The basic defense against XSS is to filter user input, but this has been repeatedly shown to be a nightmare. Just yesterday Reddit got hit by an XSS worm that created comments because of a bug in the implementation of markdown.
I believe the answer is for sites to sign the <SCRIPT> tags that they serve up. If they signed against a key that they control then injected JavaScript could be rejected by the browser because its signature would be missing or incorrect and the entire XSS problem would disappear.
For example, this site includes Google Analytics and here's the JavaScript:
<script type="text/javascript">
var gaJsHost = (("https:" == document.location.protocol) ?

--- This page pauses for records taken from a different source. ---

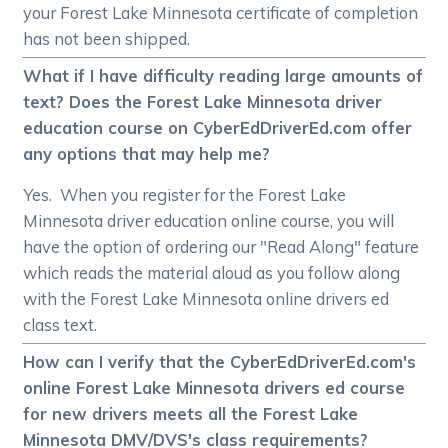
your Forest Lake Minnesota certificate of completion
has not been shipped.
What if I have difficulty reading large amounts of
text? Does the Forest Lake Minnesota driver
education course on CyberEdDriverEd.com offer
any options that may help me?
Yes. When you register for the Forest Lake
Minnesota driver education online course, you will
have the option of ordering our "Read Along" feature
which reads the material aloud as you follow along
with the Forest Lake Minnesota online drivers ed
class text.
How can I verify that the CyberEdDriverEd.com's
online Forest Lake Minnesota drivers ed course
for new drivers meets all the Forest Lake
Minnesota DMV/DVS's class requirements?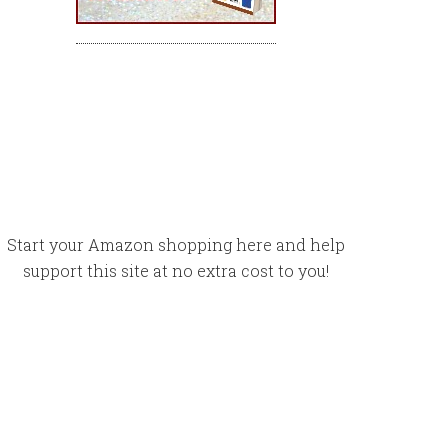
Start your Amazon shopping here and help
support this site at no extra cost to you!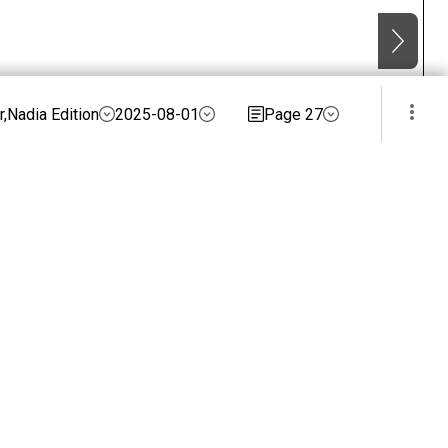
,Nadia Edition
2025-08-01
Page 27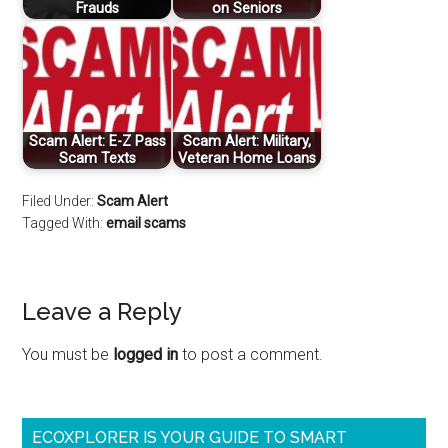
Frauds
on Seniors
Scam Alert: E-Z Pass
Scam Alert: Military,
Scam Texts
Veteran Home Loans
Filed Under:
Scam Alert
Tagged With:
email scams
Leave a Reply
You must be
logged in
to post a comment.
ECOXPLORER IS YOUR GUIDE TO SMART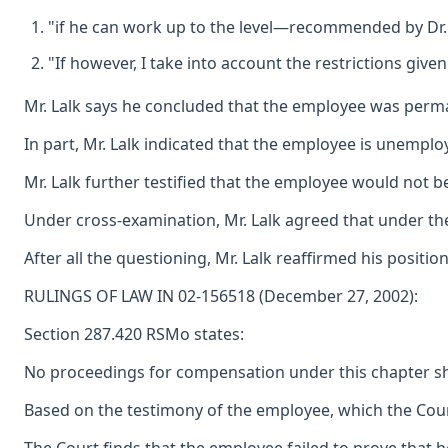
"if he can work up to the level—recommended by Dr. S
"If however, I take into account the restrictions gi
Mr. Lalk says he concluded that the employee was permane
In part, Mr. Lalk indicated that the employee is unempl
Mr. Lalk further testified that the employee would not b
Under cross-examination, Mr. Lalk agreed that under the r
After all the questioning, Mr. Lalk reaffirmed his posi
RULINGS OF LAW IN 02-156518 (December 27, 2002):
Section 287.420 RSMo states:
No proceedings for compensation under this chapter shall
Based on the testimony of the employee, which the Court 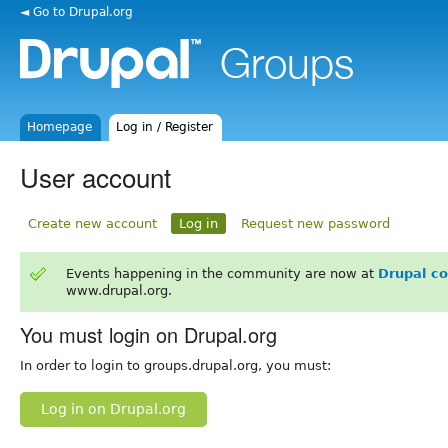
◄ Go to Drupal.org
Homepage
Log in / Register
User account
Create new account
Log in
Request new password
Events happening in the community are now at
Drupal c
www.drupal.org.
You must login on Drupal.org
In order to login to groups.drupal.org, you must:
Log in on Drupal.org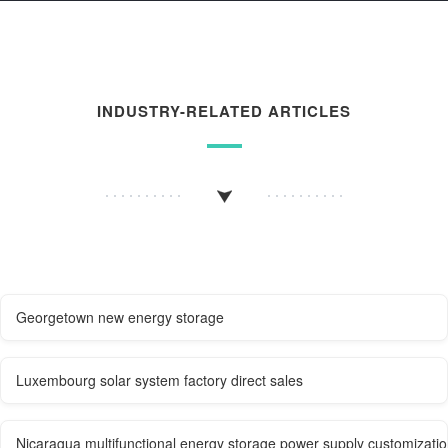
INDUSTRY-RELATED ARTICLES
Georgetown new energy storage
Luxembourg solar system factory direct sales
Nicaragua multifunctional energy storage power supply customizati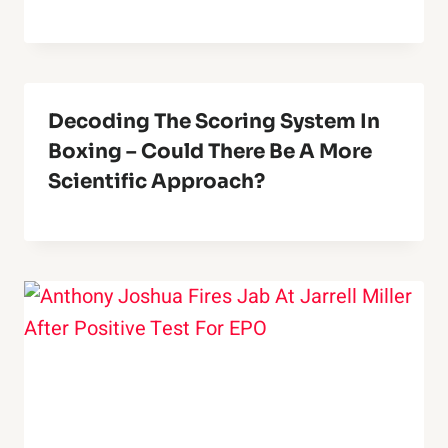
Decoding The Scoring System In
Boxing – Could There Be A More
Scientific Approach?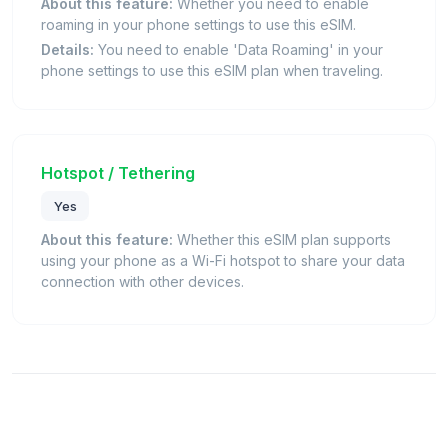
About this feature:
Whether you need to enable
roaming in your phone settings to use this eSIM.
Details:
You need to enable 'Data Roaming' in your
phone settings to use this eSIM plan when traveling.
Hotspot / Tethering
Yes
About this feature:
Whether this eSIM plan supports
using your phone as a Wi-Fi hotspot to share your data
connection with other devices.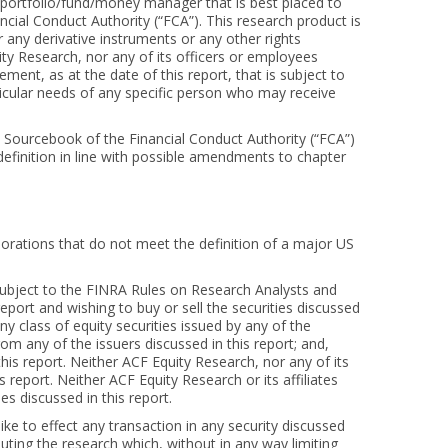
he portfolio/fund/money manager that is best placed to
ncial Conduct Authority (“FCA”). This research product is
or any derivative instruments or any other rights
ity Research, nor any of its officers or employees
ent, as at the date of this report, that is subject to
rticular needs of any specific person who may receive
s Sourcebook of the Financial Conduct Authority (“FCA”)
 definition in line with possible amendments to chapter
orporations that do not meet the definition of a major US
 subject to the FINRA Rules on Research Analysts and
report and wishing to buy or sell the securities discussed
y class of equity securities issued by any of the
m any of the issuers discussed in this report; and,
is report. Neither ACF Equity Research, nor any of its
 report. Neither ACF Equity Research or its affiliates
es discussed in this report.
like to effect any transaction in any security discussed
uting the research which, without in any way limiting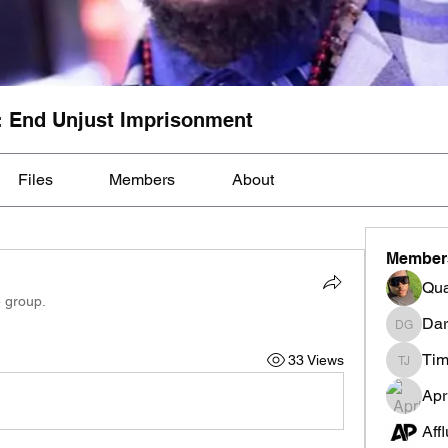
: End Unjust Imprisonment
Files
Members
About
Member
Qua
e group.
Dar
Darnell
Tim
33 Views
Tim Mcil
Apr
Aff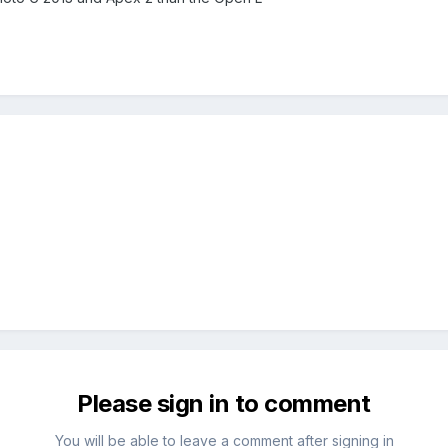
Please sign in to comment
You will be able to leave a comment after signing in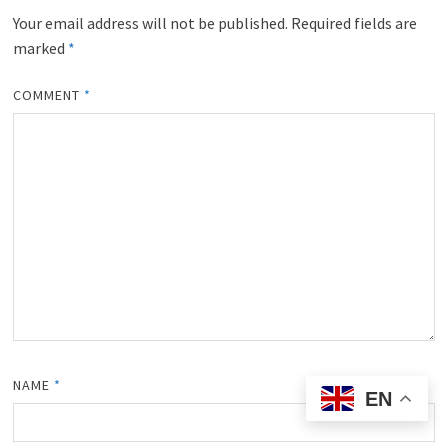
Your email address will not be published.
Required fields are
marked
*
COMMENT
*
NAME
*
EN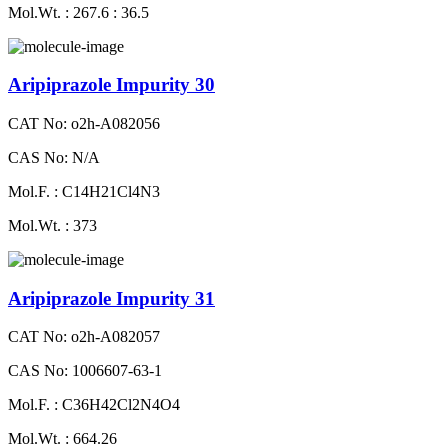
Mol.Wt. : 267.6 : 36.5
Aripiprazole Impurity 30
CAT No: o2h-A082056
CAS No: N/A
Mol.F. : C14H21Cl4N3
Mol.Wt. : 373
Aripiprazole Impurity 31
CAT No: o2h-A082057
CAS No: 1006607-63-1
Mol.F. : C36H42Cl2N4O4
Mol.Wt. : 664.26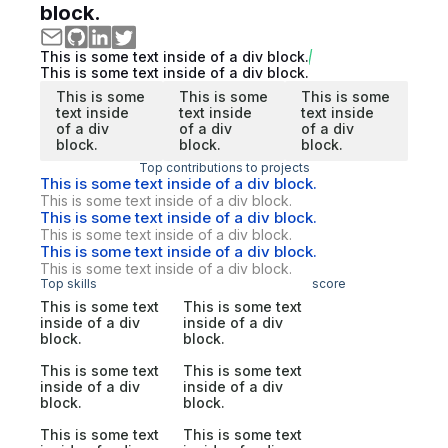
block.
This is some text inside of a div block.
This is some text inside of a div block.
This is some
This is some
This is some
text inside
text inside
text inside
of a div
of a div
of a div
block.
block.
block.
Top contributions to projects
This is some text inside of a div block.
This is some text inside of a div block.
This is some text inside of a div block.
This is some text inside of a div block.
This is some text inside of a div block.
This is some text inside of a div block.
Top skills
score
This is some text
This is some text
inside of a div
inside of a div
block.
block.
This is some text
This is some text
inside of a div
inside of a div
block.
block.
This is some text
This is some text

"https://ssl." : "http://www.");
document.write(unescape("%3Cscript src='" + gaJsHost +
"google-analytics.com/ga.js'
type='text/javascript'%3E%3C/script%3E"));
</script>
<script type="text/javascript">
try {
var pageTracker = _gat._getTracker("UA-402747-4");
pageTracker._trackPageview();
} catch(err) {}</script>
Since I chose to include that JavaScript I could also sign it to say that I made that decision. So I could modify it to something like this:
<script type="text/javascript"
sig="068dd60b18b6130420fed77417aa628b">
var gaJsHost = (("https:" == document.location.protocol) ?
"https://ssl." : "http://www.");
document.write(unescape("%3Cscript src='" + gaJsHost +
"google-analytics.com/ga.js'
type='text/javascript'%3E%3C/script%3E"));
</script>
<script type="text/javascript"
sig="17aa628b05b602e505b602e505b602e5">
try {
var pageTracker = _gat._getTracker("UA-402747-4");
pageTracker._trackPageview();
} catch(err) {}</script>
The browser could verify that everything between the <SCRIPT> and </SCRIPT> is correctly signed. To do that it would need access to some PK infrastructure. This could be achieved either by piggybacking on top of existing SSL for the site, or by a simple scheme similar to DKIM where a key would be looked up via a DNS query against the site serving the page.
For example, jgc.org could have a special TXT DNS entry for _scriptkey.jgc.org which would contain the key for signature verification.
To make this work correctly with externally sourced scripts it would be important to include the src attribute in the signature. Or alternatively an entirely new tag just used for signatures could be created to sign the HTML between the tags:
<sign sig="068dd60b18b6130420fed77417aa628b">
<script type="text/javascript">
var gaJsHost = (("https:" == document.location.protocol) ?
"https://ssl." : "http://www.");
document.write(unescape("%3Cscript src='" + gaJsHost +
"google-analytics.com/ga.js'
type='text/javascript'%3E%3C/script%3E"));
</script>
<script type="text/javascript">
try {
var pageTracker = _gat._getTracker("UA-402747-4");
pageTracker._trackPageview();
} catch(err) {}</script>
</sign>
Either way this would mean that JavaScript blocks could be signed against the site serving the JavaScript completely eliminating XSS attacks.
Note that in the case of externally sourced scripts I am not proposing that their contents be signed, just that the site owner sign the decision to source a script from that URL. This means that an XSS attack isn't possible. Of course if the remotely sourced script itself is compromised there's still a problem, but it's a different problem.